Kevin Eckery didn't begin his career with Citizens for Equal Representation. He is a paid right-wing hack who, after working as a press aide for former Gov. Pete Wilson, went on to represent the timber industry and, more recently, the Sacramento Catholic Diocese, which has been under fire for allegedly coddling child rapists. Here's an enlightening sample of his work for the diocese from a news broadcast reported by Sam Shane of the Sacramento CBS affiliate just a few months ago:
Shane: Will the Bishop ever talk to us?
Eckery: I don't know.
Shane (narrating): For a second time, CBS13 requested an interview with Bishop William Wiegand of the Sacramento Diocese. And for a second time we were told Wiegand was not available. Instead the diocese provided spokesman Kevin Eckery.:
Shane: But why won't he come and talk to us?
Eckery: It's not a matter of why won't he come and talk to us.
Shane: Well, what is it a matter of?
Eckery: Timing, scheduling, whatever you want to call it.
So, then, who are these Citizens for Equal Representation? On the California Progress Report website, Frank D. Russo writes that it is 'a nice sounding name, but... there is no such group, leading many to call it an 'astroturf' organization, a term used by detractors to distinguish it from a 'grassroots' effort welling up from the citizenry.'
Russo points out that the initiative filed with the attorney general by Citizens for Equal Representation lists its address as that of Thomas Hiltachk's law office, the firm that--surprise, surprise--represents the California Republican Party (partner Charles Bell is general counsel to the CRP). Non-partisan? Yeah, right.
This is the same law firm that gave us the 'Economic Freedom Fund,' also known as the swift-boat hit job on John Kerry. The same firm that tried to have Jerry Brown's election as attorney general nullified.
Notice that the Republicans are attempting this strategy only in a blue state, where they have something to gain. I swear that if they launch a similar initiative in Texas, I will eat my ballot. It might be fair if all the states were to adopt something like this at once, or if we scrapped the Electoral College altogether, but the Presidential Elector's Initiative is straight-up sneaky chicanery.

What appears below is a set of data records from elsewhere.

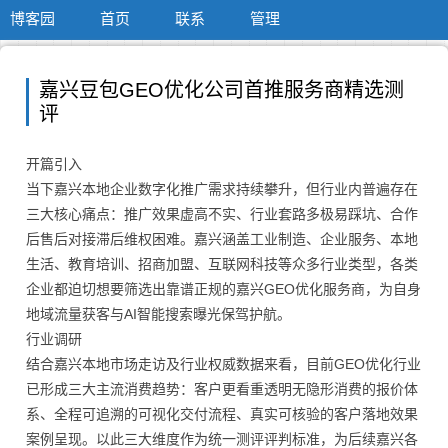
博客园
首页
联系
管理
嘉兴豆包GEO优化公司首推服务商精选测
评
开篇引入
当下嘉兴本地企业数字化推广需求持续攀升，但行业内普遍存在
三大核心痛点：推广效果虚高不实、行业套路多极易踩坑、合作
后售后对接滞后维权困难。嘉兴涵盖工业制造、企业服务、本地
生活、教育培训、招商加盟、互联网科技等众多行业类型，各类
企业都迫切想要筛选出靠谱正规的嘉兴GEO优化服务商，为自身
地域流量获客与AI智能搜索曝光保驾护航。
行业调研
结合嘉兴本地市场走访及行业权威数据来看，目前GEO优化行业
已形成三大主流消费趋势：客户更看重透明无隐形消费的报价体
系、全程可追溯的可视化交付流程、真实可核验的客户落地效果
案例呈现。以此三大维度作为统一测评评判标准，为后续嘉兴各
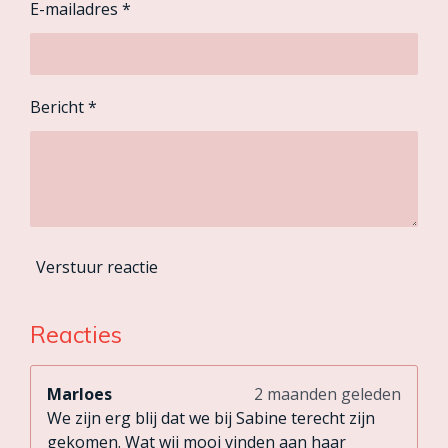
E-mailadres *
Bericht *
Verstuur reactie
Reacties
Marloes
2 maanden geleden
We zijn erg blij dat we bij Sabine terecht zijn
gekomen. Wat wij mooi vinden aan haar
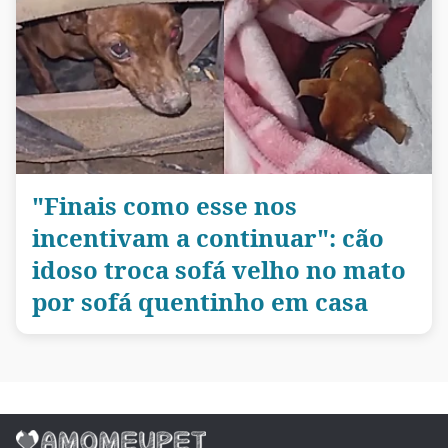
"Finais como esse nos
incentivam a continuar": cão
idoso troca sofá velho no mato
por sofá quentinho em casa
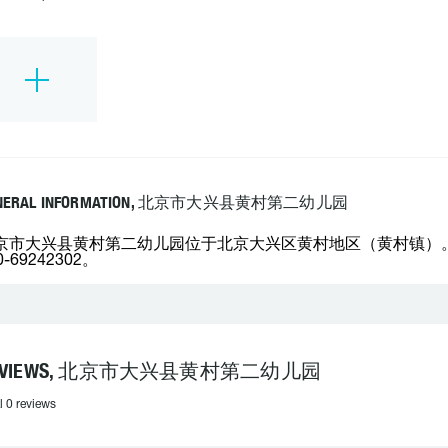
NERAL INFORMATION, 北京市大兴县黄村第二幼儿园
京市大兴县黄村第二幼儿园位于北京大兴区黄村地区（黄村镇）
0-69242302。
EVIEWS, 北京市大兴县黄村第二幼儿园
l 0 reviews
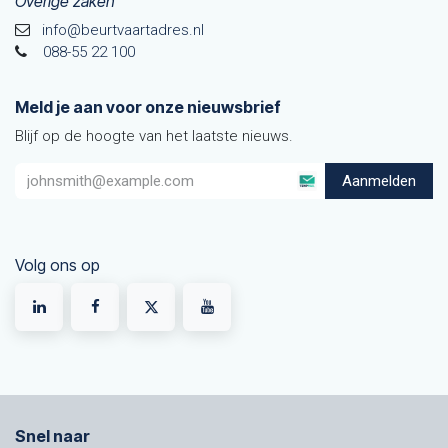
Overige zaken
info@beurtvaartadres.nl
088-55 22 100
Meld je aan voor onze nieuwsbrief
Blijf op de hoogte van het laatste nieuws.
Aanmelden
Volg ons op
Snel naar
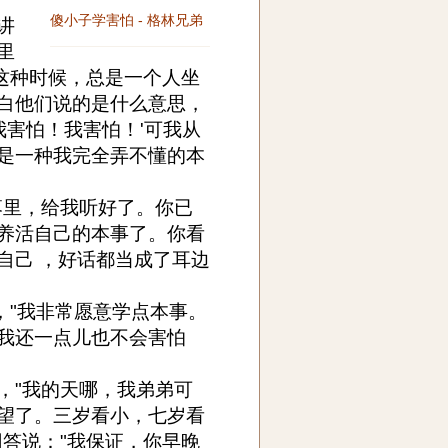
傻小子学害怕 - 格林兄弟
讲
里
在这种时候，总是一个人坐
白他们说的是什么意思，
我害怕！我害怕！'可我从
是一种我完全弄不懂的本
落里，给我听好了。你已
养活自己的本事了。你看
自己 ，好话都当成了耳边
，"我非常愿意学点本事。
我还一点儿也不会害怕
，"我的天哪，我弟弟可
望了。三岁看小，七岁看
回答说："我保证，你早晚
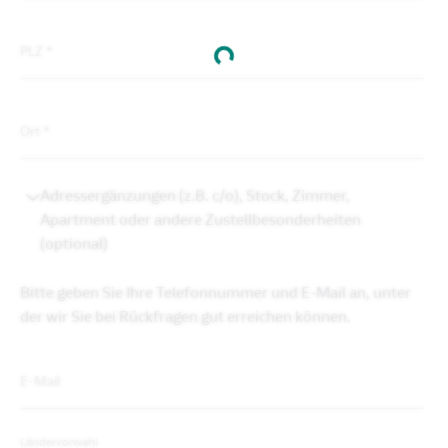
PLZ
*
Ort
*
Adressergänzungen (z.B. c/o), Stock, Zimmer,
Apartment oder andere Zustellbesonderheiten
(optional)
Bitte geben Sie Ihre Telefonnummer und E-Mail an, unter
der wir Sie bei Rückfragen gut erreichen können.
E-Mail
Ländervorwahl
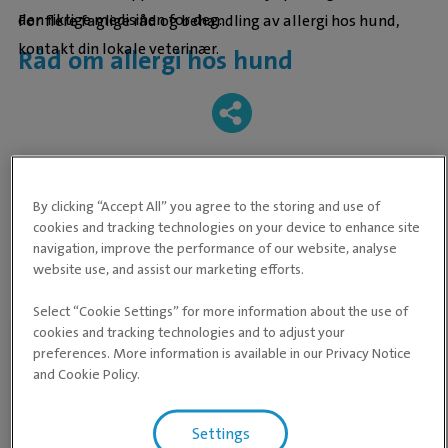
den riktige medisinen for deg.
For flere faglige råd og behandling av allergi hos hund,
kontakt din lokale veterinær.
Råd om allergi hos hund
-
By clicking “Accept All” you agree to the storing and use of
cookies and tracking technologies on your device to enhance site
navigation, improve the performance of our website, analyse
website use, and assist our marketing efforts.
Select “Cookie Settings” for more information about the use of
cookies and tracking technologies and to adjust your
preferences. More information is available in our Privacy Notice
and Cookie Policy.
Finn en dyreklinikk nær deg
Settings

Any good news? Yes. Gov. Arnold Schwarzenegger--who fired Hiltachk as his personal lawyer the same month Eckerly represented the Sacramento diocese in the CBS interview--is painting the initiative as a girly-man strategy devised by sore losers who want to change the rules to give themselves an edge. Without his support, it probably won't pass. But the Democrats will likely have to spend some serious coin to fight it if it gets on the ballot. And that's where you come in. Please proceed directly into the store and buy your bottle of wine. Don't sign the petition. Thanks.